A study was conducted among 345 adult patients with type 2 diabetes (T2D) to test vildagliptin as an adjunct treatment. Their HbA1c levels were more than 55.7 mmol/mol (7.25 percent). After providing treatment with metformin for 180 days prior to the study, they took vildagliptin drug along with metformin. The researchers monitored patients body weight and HbA1c levels. The study results show an average reduction in HbA1c levels by 0.9 percent. More than 50 percent of the individuals reduced their HbA1c levels by 0.7 percent after the study. Body weight reduction of at least 1kg was registered in more than 38 percent of the participants.
The researchers say their study with vildagliptin drug as an add-on therapy among uncontrolled high blood sugar patients shows a significant reduction in HbA1c levels with neither weight gain nor increased non-HDL blood lipids. The study findings were published online in the Diabetes.
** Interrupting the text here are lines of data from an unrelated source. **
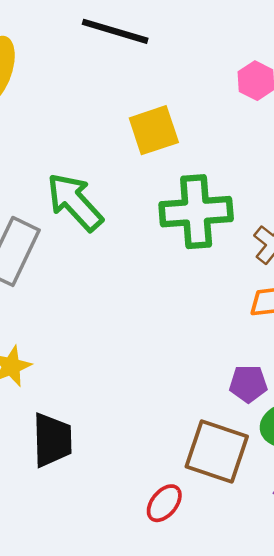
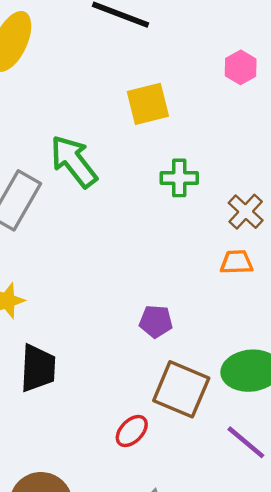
green cross: (196, 212) -> (179, 178), size x0.6
purple pentagon: (248, 384) -> (156, 321), moved

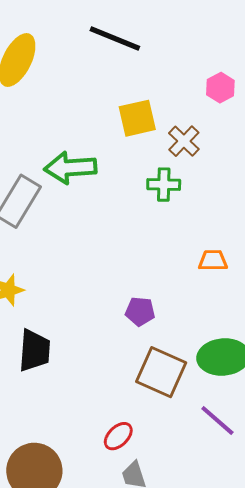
green arrow: (74, 161) -> (70, 168), turned -57
brown cross: (246, 212) -> (184, 141), moved
red ellipse: (132, 431) -> (118, 436), moved

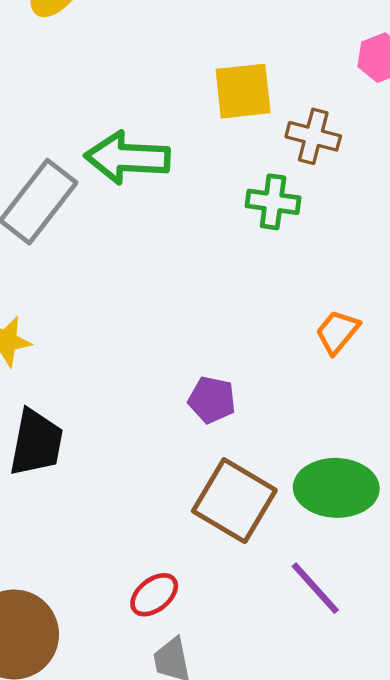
brown cross: (184, 141) -> (313, 136), turned -36
orange trapezoid: (213, 260) -> (337, 332), turned -56

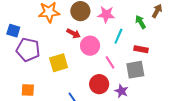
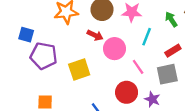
red rectangle: (141, 49) -> (173, 51), turned -40

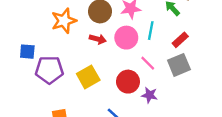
pink circle: (114, 49) -> (126, 38), moved
red circle: (127, 92) -> (128, 82), moved
purple star: (152, 99) -> (150, 95), moved

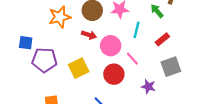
pink circle: (126, 38) -> (111, 46), moved
gray square: (179, 65) -> (171, 67), moved
purple star: (150, 95) -> (148, 87), moved

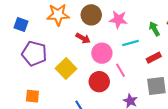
cyan line: (136, 30) -> (130, 43), turned 49
blue square: (26, 43) -> (21, 24), moved
yellow square: (79, 68) -> (66, 69), turned -30

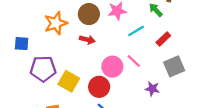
pink circle: (102, 53) -> (112, 67), moved
yellow square: (66, 69) -> (69, 81), moved
red circle: (99, 82) -> (99, 87), moved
Enhanced Risk Of Mortality And Cardiovascular Diseases With Central Obesity
A study by the researchers shows increased risk of mortality and death from cardiovascular disease in adult individuals with central obesity compared with those individuals without central obesity, even if they are in normal weight range or normal body mass index (BMI) range. The total number of participants in the study are 42,702 with an average age of 57.7 years. 46.8 percent of the participants were men. All of them participated in either the Scottish Health Survey or the Health Survey for England. Researchers classified individual's body weight into following categories
| BMI || Weight category |
| Less than 25kg/m2 || Normal Weight |
| Between 25kg/m2 and 30kg/m2 || Overweight |
| Equal or above 30kg/m2 || Obese |
An individual comes under the category of central obesity if the waist-to-hip ratio is 0.9 or higher in men and 0.85 or higher in women. The prevalence of central obesity in the three weight categories.
| Participants |
| Central obesity |
| Normal Weight || 28.7% |
| Overweight || 60.2% |
| Obese || 72.7% |
The study results show
- In overweight individuals, increased risk of 11 percent with central obesity compared with those without central obesity
- In obese individuals, increased risk of 27 percent with central obesity compared with those without central obesity
Around 5,355 participants died during follow up period. They found that individuals with central obesity in all weight category groups are at increased mortality risk compared with normal weight participants without central obesity. Around 1,720 participants died due to cardiovascular disease. The study shows an association between central obesity (irrespective of BMI and body weight) and cardiovascular diseases in both men and women. This study shows an individual with central obesity irrespective of BMI, should take steps to reduce their central obesity. Lead investigator of the study was Mark Hamer, PhD from the Loughborough University, UK and the study findings were published online on April 24, 2017, in the Annals of Internal Medicine.